What is required: Taking the listing below, restate word for word each line from the line with "PRIVACY POLICY (682, 2514)" to the line with "International Yoga Day 2025 (1058, 852)", ends included, and stop there.

Information:
= = = = = = =
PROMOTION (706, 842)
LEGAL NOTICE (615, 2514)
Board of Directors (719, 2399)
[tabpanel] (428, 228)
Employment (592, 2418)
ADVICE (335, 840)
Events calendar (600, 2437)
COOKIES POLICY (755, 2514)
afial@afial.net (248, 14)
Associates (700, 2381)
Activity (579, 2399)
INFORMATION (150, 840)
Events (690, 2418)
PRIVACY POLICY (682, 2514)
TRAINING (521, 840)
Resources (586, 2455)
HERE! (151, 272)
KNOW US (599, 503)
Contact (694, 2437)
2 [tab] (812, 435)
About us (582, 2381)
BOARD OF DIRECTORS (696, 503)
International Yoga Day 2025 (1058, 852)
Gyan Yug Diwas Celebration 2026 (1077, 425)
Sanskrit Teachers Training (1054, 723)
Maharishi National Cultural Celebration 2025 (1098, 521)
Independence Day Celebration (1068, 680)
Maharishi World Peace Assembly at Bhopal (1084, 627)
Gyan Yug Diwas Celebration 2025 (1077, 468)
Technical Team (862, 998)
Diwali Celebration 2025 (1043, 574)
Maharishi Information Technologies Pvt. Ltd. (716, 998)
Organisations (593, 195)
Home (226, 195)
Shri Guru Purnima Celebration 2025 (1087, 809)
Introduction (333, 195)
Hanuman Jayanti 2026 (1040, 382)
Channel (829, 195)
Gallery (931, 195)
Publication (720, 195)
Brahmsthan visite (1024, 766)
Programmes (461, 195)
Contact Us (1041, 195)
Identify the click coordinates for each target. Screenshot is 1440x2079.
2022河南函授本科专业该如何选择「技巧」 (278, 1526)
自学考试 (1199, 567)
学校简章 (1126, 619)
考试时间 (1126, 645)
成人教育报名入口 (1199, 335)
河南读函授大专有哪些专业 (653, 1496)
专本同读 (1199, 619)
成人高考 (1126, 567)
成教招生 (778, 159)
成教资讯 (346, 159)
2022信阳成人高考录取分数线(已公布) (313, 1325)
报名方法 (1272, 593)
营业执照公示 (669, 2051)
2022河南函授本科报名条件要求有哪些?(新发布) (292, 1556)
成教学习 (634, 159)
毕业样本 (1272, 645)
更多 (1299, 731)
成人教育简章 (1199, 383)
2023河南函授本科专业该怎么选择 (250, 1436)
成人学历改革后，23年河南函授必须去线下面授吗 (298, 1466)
= = = = = = =
Response to the task:
PRIVACY POLICY (682, 2514)
TRAINING (521, 840)
Resources (586, 2455)
HERE! (151, 272)
KNOW US (599, 503)
Contact (694, 2437)
2 [tab] (812, 435)
About us (582, 2381)
BOARD OF DIRECTORS (696, 503)
International Yoga Day 2025 (1058, 852)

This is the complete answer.